Intent
Define a representation of data that facilitates a separation of physical and logical views of the data and its supporting metadata constructs.
Motivation
A common programming requirement is to load raw data from a physical data store such as a database, XML file, etc and to provide a "view" of the data that is logical to an application's needs. This logical view of the data will often include certain metadata such as possible values or ranges which can be applied to a particular part of the data. It is not desirable to always implement each logical view of the data as its own class (or set of classes), because this promotes code duplication. In addition, it is often not desirable for various portions of an application to share a single logical view because this promotes overly complex designs which become tightly coupled with the implementation.
Consider a contact management application. In such an application, there is a need to store and display information that may include names, addresses, phone numbers and any other desirable data field. This information is typically stored in some form of RDBMS and accessed using the SQL language. Typically when working with RDBMS software, it is necessary and desirable to structure the storage of data into various tables, and implement integrity constraints accordingly. This process of normalization is intended to improve insert/update performance and reduce redundancy. Unfortunately, this process usually results in the logical view of the data becoming further separated from the physical, requiring the application to "map" the physical structure into a more meaningful view. This mapping process may be very simple, but can become quite complicated, when the separation increases.
In addition to the mapping of raw data, a contact management application will need to maintain certain metadata. An example of this meta data is apparent when working with the "Name prefix" portion of the data. A name prefix will typically be one of a set of values such as Mr., Mrs., Ms., Miss., etc. This list of values will need to be available to various portions of the application, to facilitate user-interface specific functionality and to provide validation support. Different portions of the raw data will have varying metadata associated with it. Metadata can include value lists, validation rules, application specific properties, etc.
We can solve this problem by designing a basic "Entity" class that encapsulates the raw data, and binds the associated meta data to it and provides a common interface for accessing and manipulating the raw data. This Entity class will hide the specifics of data persistence from the rest of the application and provide a basis for many data-centric controls. The ability to implement data-centric functionality, decouples the data from the application and facilitates code reuse.
An added benefit of the Entity pattern is the ability to define multiple logical views of a single physical representation of data. This ability can be critical to applications requiring a high level of security or customization.
Applicability
Use the Entity pattern when
-
the physical representation of data diverges from the logical representation desired for an application.
-
there is a need for more than one logical representation of the same physical representation.
-
the physical representation of data is subject to change, while the logical view remains consistent.
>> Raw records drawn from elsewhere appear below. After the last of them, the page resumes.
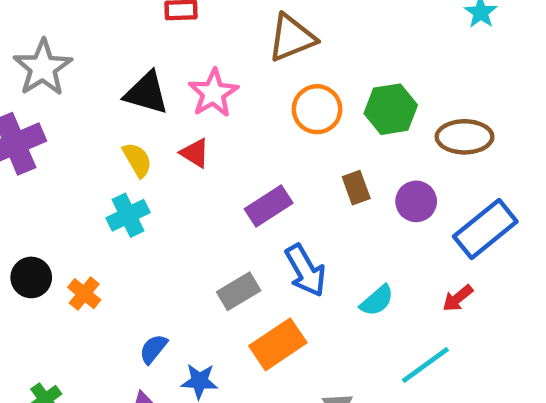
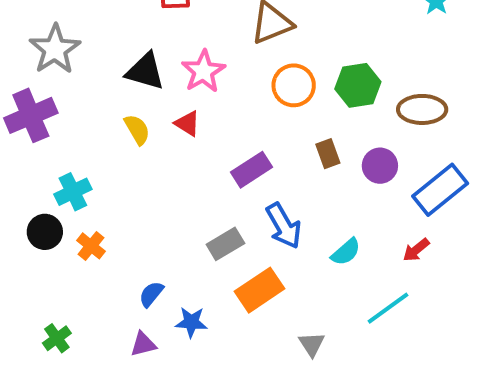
cyan cross: (128, 215) -> (73, 192), moved

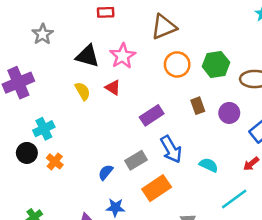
gray star: (55, 49) -> (43, 34), moved, size x0.7
cyan semicircle: (346, 252) -> (209, 165), turned -114
blue semicircle: (151, 294) -> (106, 172), moved

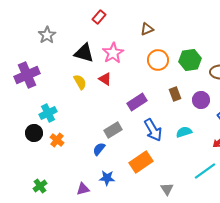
red rectangle: (106, 12) -> (99, 17), turned -48
brown triangle: (164, 27) -> (147, 29), size x0.6
gray rectangle: (136, 160) -> (113, 130), moved
cyan semicircle: (209, 165) -> (184, 132), moved, turned -42

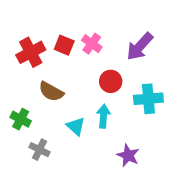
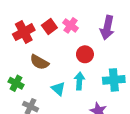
red square: (64, 45) -> (49, 27), turned 32
purple arrow: (140, 47) -> (107, 28), turned -30
cyan cross: (148, 99) -> (114, 80), moved

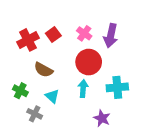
pink cross: (71, 25) -> (84, 33), moved
red circle: (85, 54) -> (89, 62), size x1.5
cyan triangle: (58, 89) -> (52, 96), moved

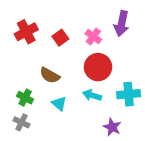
purple arrow: (111, 36) -> (122, 24), moved
red cross: (28, 40) -> (26, 32), moved
cyan arrow: (83, 88) -> (92, 95), turned -77
gray cross: (35, 114) -> (22, 122), moved

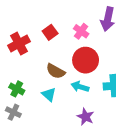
red cross: (26, 32) -> (19, 43), moved
brown semicircle: (50, 75) -> (56, 71), moved
purple star: (112, 127) -> (86, 117), moved

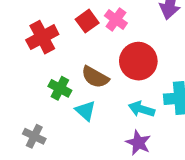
pink cross: (81, 31) -> (116, 19), moved
cyan arrow: (80, 87) -> (142, 109), moved
green cross: (17, 89) -> (60, 88), moved

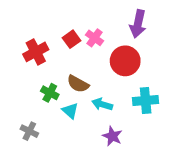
red circle: (138, 61) -> (125, 61), moved
cyan arrow: (142, 109) -> (102, 104), moved

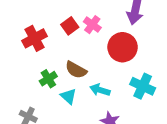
green cross: (50, 93) -> (48, 79), turned 30
cyan cross: (146, 100) -> (143, 86), turned 30

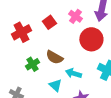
pink cross: (92, 25) -> (75, 16), moved
cyan triangle: (68, 96) -> (55, 85), moved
This often happens when there is a need to persist data to or from disparate physical formats.
-
more than one data set needs to share a common set of functionality.
-
there is an extensive amount of metadata associated with the view of the data.
-
there is a need for transactional behavior within the logical view of the data.
Structure
Sorry guys, I don't have a good way to draw the structure for this, though I wish I did. So, let me describe it with as few words as possible.
- Entities contain:
- One or more Fields
- Zero or more Properties
- Zero or more Rules
- Zero or more Comments
- Fields contain:
- Zero of more child Fields
- Zero or more Values
- Zero or more Properties
- Zero or more Rules
- Zero or more Comments
- Values contain:
- Zero or more Properties
- Zero or more Comments
Participants
- Entity - declares an interface for representing a logical view of data and implements support for basic functionality
- Field - implements support for type-specific (and potentially type-safe) in-memory data storage as well as logical-only, non-storage fields. Also implements support for collections of contained entity objects. A Field participant will typically have specialized-derived types such as CollectionField, GroupField, TextField, 32BitSignedField, 64BitSignedField, DateField, TimeField, BlobField, etc.
- Value - declares an interface for representing one possible value for a given Field object
- Rule - declares an interface for non-domain and non-application specific rules as well as application specific rules when needed. A Rule participant will typically have specialized-derived types such as MinLengthRule, MaxLengthRule, ValidCharsRule, ValidDateRangeRule, etc.
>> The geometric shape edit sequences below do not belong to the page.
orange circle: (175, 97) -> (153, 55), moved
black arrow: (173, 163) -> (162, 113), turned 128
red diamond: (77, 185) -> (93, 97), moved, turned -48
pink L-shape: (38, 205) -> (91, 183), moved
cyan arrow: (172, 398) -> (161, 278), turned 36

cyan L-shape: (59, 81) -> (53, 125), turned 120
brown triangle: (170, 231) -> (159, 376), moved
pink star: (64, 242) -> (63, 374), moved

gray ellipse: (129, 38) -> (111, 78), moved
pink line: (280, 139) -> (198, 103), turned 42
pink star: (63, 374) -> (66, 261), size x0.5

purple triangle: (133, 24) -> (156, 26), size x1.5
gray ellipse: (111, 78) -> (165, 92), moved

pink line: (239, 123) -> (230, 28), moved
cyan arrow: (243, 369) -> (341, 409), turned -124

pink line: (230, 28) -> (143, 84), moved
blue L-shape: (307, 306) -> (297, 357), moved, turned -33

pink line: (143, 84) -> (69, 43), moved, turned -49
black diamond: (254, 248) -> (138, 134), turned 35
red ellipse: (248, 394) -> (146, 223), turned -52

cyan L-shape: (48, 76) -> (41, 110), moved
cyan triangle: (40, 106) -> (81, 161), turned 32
- Property - implements support for extensible application and domain specific configuration options at the Entity, Field and Value levels
- StorageEngine - declares an interface for persisting the logical view of data to and from its physical representation
- Comment - declares an interface for attaching comments to any element of the entity interface, including the Entity, Field, Value, Rule, Property and StorageEngine participants.
Consequences
The Entity pattern has the following benefits and liabilities:
- It isolates data persistence from the application. Most applications attempt to separate the data access layer from the presentation layer for good reason. Doing so decouples the disparate portions of the application, facilitating easier changes. The Entity pattern facilitates this decoupling implicitly by its design.
- It promotes sharing of data validation rules. It is not desirable to write redundant code. The Entity class provides a basic interface for accessing data in a logical format, rule objects can be created to implement specific rules such as range checking, value list limits, date formats, NULL values, etc. These rules can be written once and applied to all Entity objects regardless of the data they represent.
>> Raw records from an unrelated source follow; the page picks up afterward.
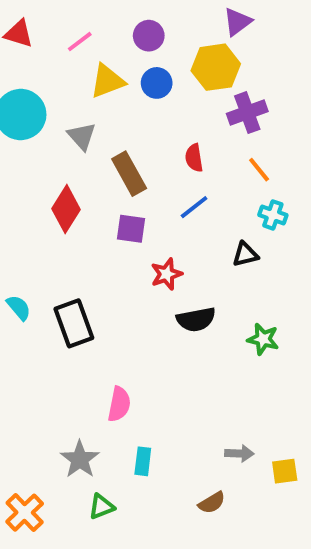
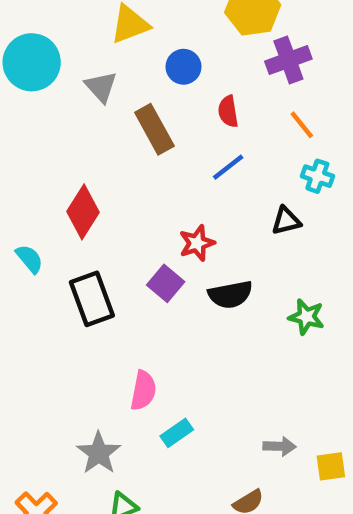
blue circle: (157, 83) -> (183, 67), moved
red diamond: (66, 209) -> (83, 212), moved
purple square: (131, 229) -> (166, 283), moved, turned 32
cyan semicircle: (19, 308) -> (29, 259), moved
cyan rectangle: (143, 461) -> (177, 433), moved, turned 48

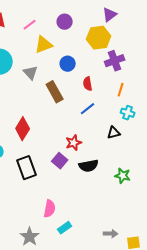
orange line: (302, 125) -> (121, 90), turned 56

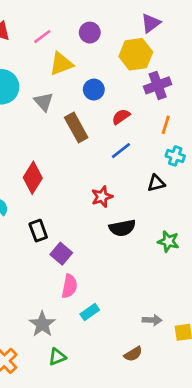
red semicircle: (88, 84) -> (121, 117), turned 64
purple square: (60, 161) -> (61, 254), moved
black rectangle: (27, 168) -> (38, 231), size x0.7

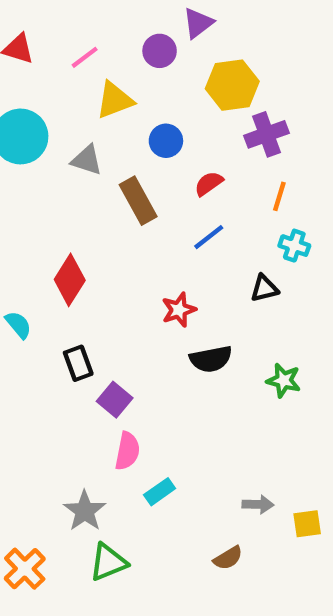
purple triangle: (151, 23) -> (198, 23), moved
gray triangle: (44, 102) -> (87, 160), turned -30
green triangle: (57, 357) -> (108, 562), size x1.4

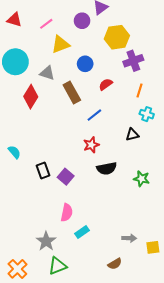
blue line: (209, 237) -> (94, 115), moved
red diamond: (70, 280) -> (31, 97), moved
purple square: (115, 400) -> (66, 177), moved

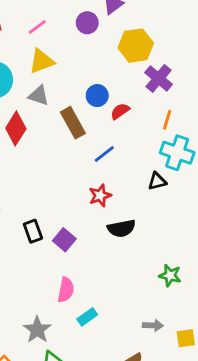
yellow triangle: (61, 44) -> (42, 61), moved
purple cross: (133, 61) -> (159, 78), turned -30
blue circle: (85, 64) -> (97, 96), moved
cyan cross: (147, 114) -> (177, 153), size x1.6
green star: (142, 179) -> (170, 275), moved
- It facilitates data-centric application configuration. Often, it is necessary for an application to behave differently based on what data it is acting upon. This modality is often implemented such that, the implementation expects a very specific type of object for each mode. This modality often forces an unnecessary duplication of code or overly complex class hierarchies, because each type of object may need the same support with only minor differences. The Entity pattern facilitates data driven configuration, by providing application defined properties at the Entity, Field and Value levels, which can be interpreted by an application at run-time to determine the desired behavior.
- It facilitates self-documenting data models. The Entity pattern facilitates self documentation because, the Entity class knows the logical view of the data and provides an interface for interrogating this view at runtime, much the same way that iterators provide a common accessor methodology. This capability can be important during the documentation phase of development, but can also prove invaluable at runtime, because dynamically adding fields/values/rules can be detected and dealt with accordingly, thus facilitating features such as user-defined custom fields, etc.
- It facilitates multiple physical representations of the data. It is often necessary to persist data to and from varying physical representations. This may include different RDBMS platforms, XML files, ASCII files, etc.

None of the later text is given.